• TASK DIRECTIONS: Copy the lines below word for word, skipping any image.

*** Opening DATASET ***

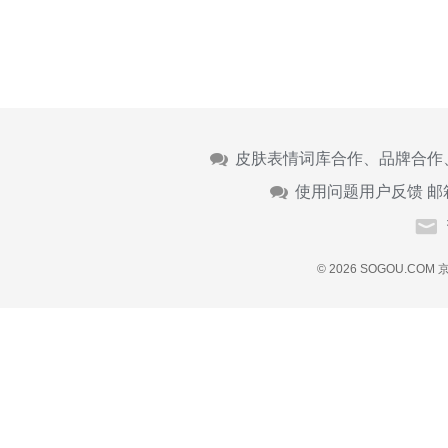
皮肤表情词库合作、品牌合作
使用问题用户反馈 邮
© 2026 SOGOU.COM
京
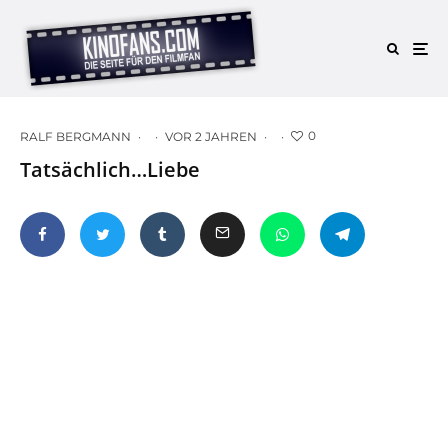
0
RALF BERGMANN
·
·
VOR 2 JAHREN
·
·
Tatsächlich…Liebe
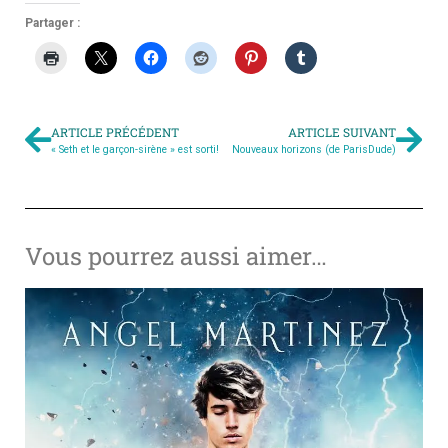
Partager :
ARTICLE PRÉCÉDENT
ARTICLE SUIVANT
« Seth et le garçon-sirène » est sorti!
Nouveaux horizons (de ParisDude)
Vous pourrez aussi aimer…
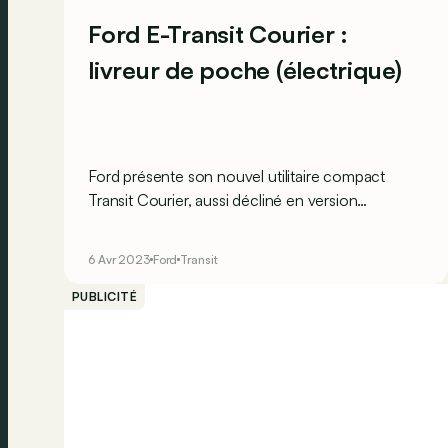
Ford E-Transit Courier :
livreur de poche (électrique)
Ford présente son nouvel utilitaire compact
Transit Courier, aussi décliné en version
électrique E-Transit Courier.
6 Avr 2023
Ford
Transit
PUBLICITÉ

*** Closing DATASET ***

• ANSWER TO THIS EXERCISE:
皮肤表情词库合作、品牌合作
使用问题用户反馈 邮
© 2026 SOGOU.COM
京
0
RALF BERGMANN
·
·
VOR 2 JAHREN
·
·
Tatsächlich…Liebe
Partager :
ARTICLE PRÉCÉDENT
ARTICLE SUIVANT
« Seth et le garçon-sirène » est sorti!
Nouveaux horizons (de ParisDude)
Vous pourrez aussi aimer…
Ford E-Transit Courier :
livreur de poche (électrique)
Ford présente son nouvel utilitaire compact
Transit Courier, aussi décliné en version
électrique E-Transit Courier.
6 Avr 2023
Ford
Transit
PUBLICITÉ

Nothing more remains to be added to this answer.